Using energy to create heat that no one uses is the same as throwing money out the window. Not only is it unnecessary and bad for the environment, but you might also be caught short when the electricity bill arrives.
Get an overview
In the past, it might have been difficult to find a good midpoint between icy outdoor temperatures and stuffy indoor heat in the winter, but this is no longer the case. In Europe, buildings account for around 40% of total energy consumption. This means that it pays to take better care of the energy we create. Here are some tips for sending you on the path to greener consumption:
1. Be aware of energy consumption
Enova's research shows that simply being aware of energy consumption can help you save up to 5%. Additionally, getting something down on paper makes it easier to identify and implement energy-saving measures. How much energy do we want to use? How many emissions will we save the environment from?
2. Evaluate the technical system
Failure or improper use of technical systems often leads to increased energy consumption. Assessing the system's condition is the first step in identifying energy loss. Continuous monitoring is a good investment for your wallet and the environment – you'll notice discrepancies sooner!
3. Use an energy management system
Energy data that requires manual handling gets forgotten after a while. An energy monitoring system (EOS) can be a good tool for fully understanding the system's energy consumption.
4. "Rehabilitate" old buildings
Old buildings often use more energy, but this doesn't mean you should build new ones. There are many ways to optimize old systems, for example, with IWMAC's add-on Smart functions.
In older buildings, you will often find an old central heating system from one supplier and a heat pump from another. Our SCADA solution becomes the "interpreter" between these systems and provides easy integration with everything you need to optimize.

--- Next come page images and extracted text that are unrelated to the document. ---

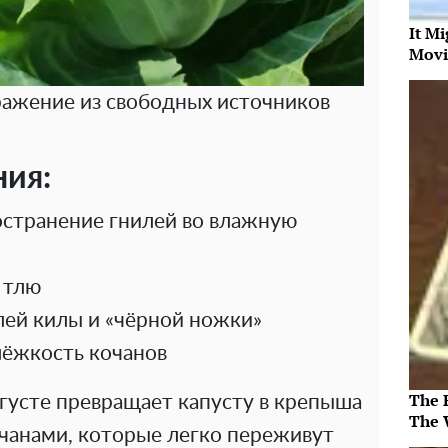
It Mi
Movi
бражение из свободных источников
ия:
остранение гнилей во влажную
 тлю
лей килы и «чёрной ножки»
лёжкость кочанов
The 
вгусте превращает капусту в крепыша
The 
чанами, которые легко переживут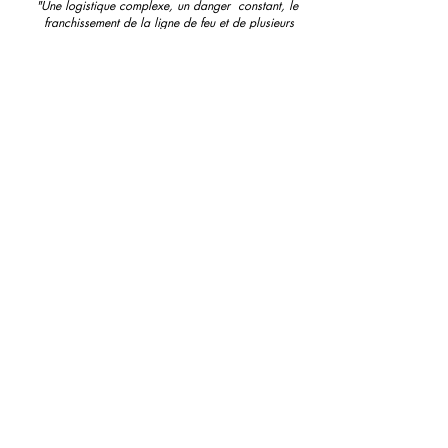
"Une logistique complexe, un danger  constant, le 
franchissement de la ligne de feu et de plusieurs  
frontières ont transformé 
le retour des enfants en une tâche gigantesque  pour 
nombre de leurs parents", a déclaré l’ONG.
Les humanités
, c'est pas pareil.
Entièrement gratuit et sans publicité ni 
aides publiques, édité par une 
association, le site des 
humanités 
entend 
pourtant fureter, révéler, défricher, offrir à 
ses lectrices et lecteurs une information 
buissonnière, hors des sentiers battus. 
Il y a encore du pain sur la planche, il 
ne reste plus qu’à faire lever la pâte. 
Concrètement : pouvoir étoffer la 
rédaction, rémunérer des auteurs, et 
investir dans quelques outils de 
développement… 
Pour encourager cette aventure, dès 1 € :
https://www.helloasso.com/associations
/in-corpore/collectes/les-humanites-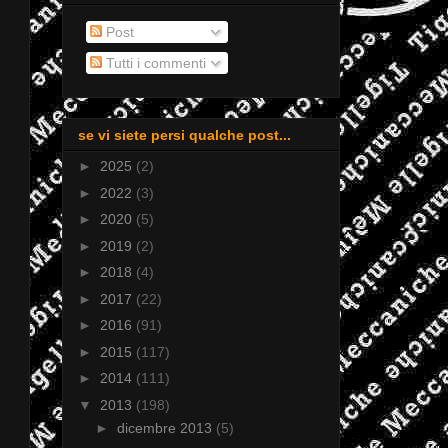
Post
Tutti i commenti
se vi siete persi qualche post...
►
2025
(2)
►
2022
(3)
►
2020
(5)
►
2019
(2)
►
2018
(4)
►
2017
(22)
►
2016
(91)
►
2015
(117)
►
2014
(111)
▼
2013
(198)
►
dicembre 2013
(5)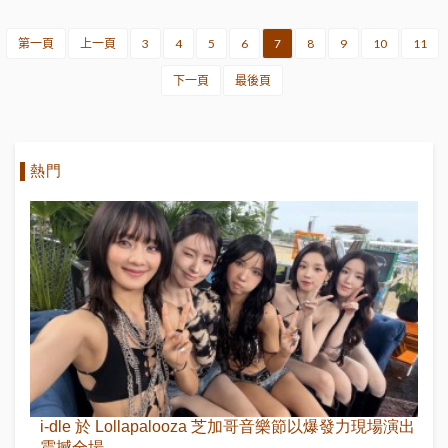
第一頁
上一頁
3
4
5
6
7
8
9
10
11
下一頁
最後頁
熱門
i-dle 於 Lollapalooza 芝加哥音樂節以爆發力現場演出
震撼全場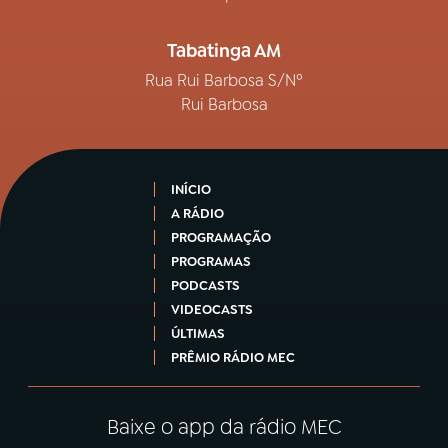
Tabatinga AM
Rua Rui Barbosa S/Nº
Rui Barbosa
INÍCIO
A RÁDIO
PROGRAMAÇÃO
PROGRAMAS
PODCASTS
VIDEOCASTS
ÚLTIMAS
PRÊMIO RÁDIO MEC
Baixe o app da rádio MEC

5. Monitor your energy consumption
If you have a system that doesn't have some form of load control, you're probably using more energy than necessary. If your energy consumption suddenly increases, your energy bill can get expensive, something you'll be paying for for a long time afterward. With a smart guard, you can ensure your spending is always below the limit. This way, you can easily avoid throwing energy out the window.
6. Heat where needed
Zone management is worth its weight in gold when discussing saving energy and is more relevant than ever. There is a big difference between the heat and ventilation required when the building is half full and when it's jam-packed.
You can set up IoT sensors that provide information about how the building is used. The SCADA system can then automatically stop heating the parts of the building that are left empty without the need to lay a single cable.
7. Control using calendar and weather forecasts
Holidays and weekends are the typical times we know the building will be empty. It pays to keep a good base temperature while also saving energy. Afraid that the building won't be warm enough tomorrow morning? You can easily solve this with calendar-based control.
It's also nice to manage the building according to the weather, not what it is right now. Why not turn off the temperature in the building three hours before it becomes warm outside? As such, forecast-based control is a clever way to prepare the installation.
Why save thousands on your electricity bill?
… other than for the money saved? There are many reasons to put energy efficiency on your list of priorities.
We spend a lot of time indoors in the Nordic countries. Incorrect temperature is one of the most significant contributors to poor indoor air quality. Ever complained about "bad" air? Often this means it's too hot. Increased heat also makes us more vulnerable to pollutants in the air, and the ventilation system usually has to work twice as hard.
Saving energy also benefits the environment and helps us to reduce unnecessary emissions and meet our sustainability goals. It is also good for your body, soul, and conscience.
So leave the birds to get chilly – waste less heat and have lower energy bills.